WHAT IS A BLOCKCHAIN ORACLE?
Oracles are applications that source, verify, and transmit external information (i.e. information stored off-chain) to smart contracts running on the blockchain. Besides “pulling” off-chain data and broadcasting it on Ethereum, oracles can also “push” information from the blockchain to external systems. An example of the latter could be an oracle that unlocks a smart lock once the user sends the fee via an Ethereum transaction.
Oracles act as a “bridge” connecting smart contracts on blockchains to off-chain data providers. Without oracles, smart contract applications would only be able to access on-chain data. An oracle provides a mechanism for triggering smart contract functions using off-chain data.
Oracles differ based on the source of data (one or multiple sources), trust models (centralized or decentralized), and system architecture (immediate-read, publish-subscribe, and request-response). We can also distinguish between oracles based on whether they retrieve external data for use by on-chain contracts (input oracles), send information from the blockchain to the off-chain applications (output oracles), or perform computational tasks off-chain (computational oracles).
WHY DO SMART CONTRACTS NEED ORACLES?
Most developers see smart contracts as simply pieces of code running at specific addresses on the blockchain. However, a more general view of smart contracts is that they are self-executing software programs capable of enforcing agreements between parties once specific conditions are met—which explains the term, “smart contracts.”
But using smart contracts to enforce agreements between people isn't straightforward, given that Ethereum is deterministic. A deterministic system is one that always produces the same results given an initial state and a particular input—there is no randomness or variation in the process of computing outputs from inputs.
To achieve deterministic execution, blockchains limit nodes to reaching consensus on simple binary (true/false) questions using only data stored on the blockchain itself. Examples of such questions include:
“Did the account owner (identified by a public key) sign this transaction with the paired private key?”
“Does this account have enough funds to cover the transaction?”
“Is this transaction valid in the context of this smart contract?”, etc.

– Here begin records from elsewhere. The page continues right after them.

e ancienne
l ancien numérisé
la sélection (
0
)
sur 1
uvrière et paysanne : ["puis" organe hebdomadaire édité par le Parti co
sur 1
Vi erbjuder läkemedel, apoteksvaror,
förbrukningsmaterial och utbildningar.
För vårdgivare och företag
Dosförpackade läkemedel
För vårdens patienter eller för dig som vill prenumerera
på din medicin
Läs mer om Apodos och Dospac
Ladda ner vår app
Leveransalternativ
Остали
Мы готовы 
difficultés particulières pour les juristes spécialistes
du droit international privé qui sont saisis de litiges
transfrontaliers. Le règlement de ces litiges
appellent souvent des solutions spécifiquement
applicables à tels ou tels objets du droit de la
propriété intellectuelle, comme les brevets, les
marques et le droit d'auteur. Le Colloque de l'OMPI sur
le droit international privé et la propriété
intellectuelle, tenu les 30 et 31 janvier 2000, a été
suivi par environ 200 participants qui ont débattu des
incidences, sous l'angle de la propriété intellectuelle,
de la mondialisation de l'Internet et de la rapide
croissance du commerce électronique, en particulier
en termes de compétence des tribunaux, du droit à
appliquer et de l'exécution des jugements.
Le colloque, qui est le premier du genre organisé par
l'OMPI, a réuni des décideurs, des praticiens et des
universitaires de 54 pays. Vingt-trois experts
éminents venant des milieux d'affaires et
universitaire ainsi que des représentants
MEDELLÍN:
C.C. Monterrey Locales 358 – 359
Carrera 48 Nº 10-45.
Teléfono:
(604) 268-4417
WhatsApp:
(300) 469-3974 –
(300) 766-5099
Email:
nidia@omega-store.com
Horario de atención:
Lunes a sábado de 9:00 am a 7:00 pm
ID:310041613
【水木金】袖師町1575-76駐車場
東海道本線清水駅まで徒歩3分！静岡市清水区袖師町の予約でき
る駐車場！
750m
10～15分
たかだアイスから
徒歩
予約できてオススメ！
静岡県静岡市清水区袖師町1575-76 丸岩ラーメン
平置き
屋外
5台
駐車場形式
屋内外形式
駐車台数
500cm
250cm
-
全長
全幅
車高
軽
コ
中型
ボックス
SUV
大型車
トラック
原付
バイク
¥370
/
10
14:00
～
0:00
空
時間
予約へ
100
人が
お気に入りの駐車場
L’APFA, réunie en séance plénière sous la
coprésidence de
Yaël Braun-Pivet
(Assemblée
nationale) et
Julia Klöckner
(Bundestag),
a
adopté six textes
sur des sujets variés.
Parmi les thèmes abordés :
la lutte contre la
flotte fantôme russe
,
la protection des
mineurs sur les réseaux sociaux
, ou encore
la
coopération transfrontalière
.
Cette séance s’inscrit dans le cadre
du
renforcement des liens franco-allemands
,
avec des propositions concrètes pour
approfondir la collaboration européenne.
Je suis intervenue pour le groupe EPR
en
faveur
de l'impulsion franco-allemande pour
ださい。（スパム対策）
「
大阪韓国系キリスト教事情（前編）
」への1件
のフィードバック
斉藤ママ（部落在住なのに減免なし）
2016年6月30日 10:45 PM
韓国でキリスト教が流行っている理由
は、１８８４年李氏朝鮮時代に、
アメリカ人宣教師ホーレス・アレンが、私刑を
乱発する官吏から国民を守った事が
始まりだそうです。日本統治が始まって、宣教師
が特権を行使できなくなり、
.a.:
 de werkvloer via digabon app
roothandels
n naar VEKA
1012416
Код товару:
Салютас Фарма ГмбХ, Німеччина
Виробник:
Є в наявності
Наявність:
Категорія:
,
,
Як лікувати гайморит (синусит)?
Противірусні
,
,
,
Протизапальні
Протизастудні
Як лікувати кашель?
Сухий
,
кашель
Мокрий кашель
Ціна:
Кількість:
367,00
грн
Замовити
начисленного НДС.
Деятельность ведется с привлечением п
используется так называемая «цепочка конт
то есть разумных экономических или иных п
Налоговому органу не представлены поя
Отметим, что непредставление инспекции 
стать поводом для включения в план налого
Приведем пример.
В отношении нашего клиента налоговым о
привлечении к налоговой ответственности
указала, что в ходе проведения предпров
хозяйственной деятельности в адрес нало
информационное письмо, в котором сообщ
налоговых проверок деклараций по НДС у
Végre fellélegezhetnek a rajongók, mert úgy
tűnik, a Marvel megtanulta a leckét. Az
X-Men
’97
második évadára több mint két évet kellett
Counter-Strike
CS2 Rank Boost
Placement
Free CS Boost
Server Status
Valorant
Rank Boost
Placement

If blockchains received information from external sources (i.e., from the real world), determinism would be impossible to achieve, preventing nodes from agreeing on the validity of changes to the blockchain’s state. Take for example a smart contract that executes a transaction based on the current ETH-USD exchange rate obtained from a traditional price API. This figure would likely change frequently (not to mention that the API could get deprecated or hacked), meaning nodes executing the same contract code would arrive at different results.

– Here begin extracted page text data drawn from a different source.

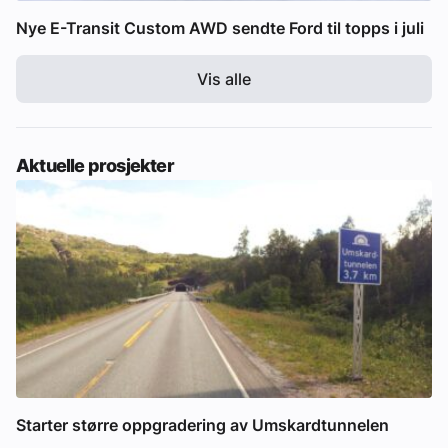
Nye E-Transit Custom AWD sendte Ford til topps i juli
Vis alle
Aktuelle prosjekter
Starter større oppgradering av Umskardtunnelen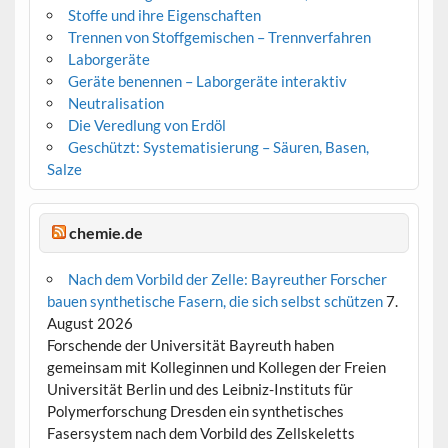
Stoffe und ihre Eigenschaften
Trennen von Stoffgemischen – Trennverfahren
Laborgeräte
Geräte benennen – Laborgeräte interaktiv
Neutralisation
Die Veredlung von Erdöl
Geschützt: Systematisierung – Säuren, Basen,
Salze
chemie.de
Nach dem Vorbild der Zelle: Bayreuther Forscher
bauen synthetische Fasern, die sich selbst schützen
7.
August 2026
Forschende der Universität Bayreuth haben
gemeinsam mit Kolleginnen und Kollegen der Freien
Universität Berlin und des Leibniz-Instituts für
Polymerforschung Dresden ein synthetisches
Fasersystem nach dem Vorbild des Zellskeletts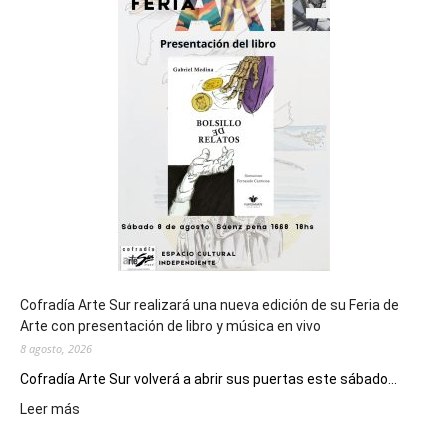
del
cierre
general
de
los
Juegos
Epade
2027
Cofradía Arte Sur realizará una nueva edición de su Feria de
Arte con presentación de libro y música en vivo
8 agosto, 2026
Cofradía Arte Sur volverá a abrir sus puertas este sábado...
:
Leer más
Cofradía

For a public blockchain, like Ethereum, with thousands of nodes around the world processing transactions, determinism is critical. With no central authority serving as a source of truth, it is expected that nodes should arrive at the same state after applying the same transactions. A case whereby node A executes a smart contract’s code and gets "3" as a result, while node B gets "7" after running the same transaction would cause consensus to break down and eliminate Ethereum’s value as a decentralized computing platform.
The scenario described earlier also highlights the problem with designing blockchains to pull information from external sources. Oracles, however, solve this problem by taking information from off-chain sources and storing it on the blockchain for smart contracts to consume. Since information stored on-chain is unalterable and publicly available, Ethereum nodes can safely use off-chain data to compute state changes without breaking consensus.
To do this, an oracle is typically made up of a smart contract running on-chain and some off-chain components. The on-chain contract receives requests for data from other smart contracts, which it passes to the off-chain component (called an oracle node). This oracle node can query data sources—using application programming interfaces (APIs), for example—and send transactions to store the requested data in the smart contract's storage.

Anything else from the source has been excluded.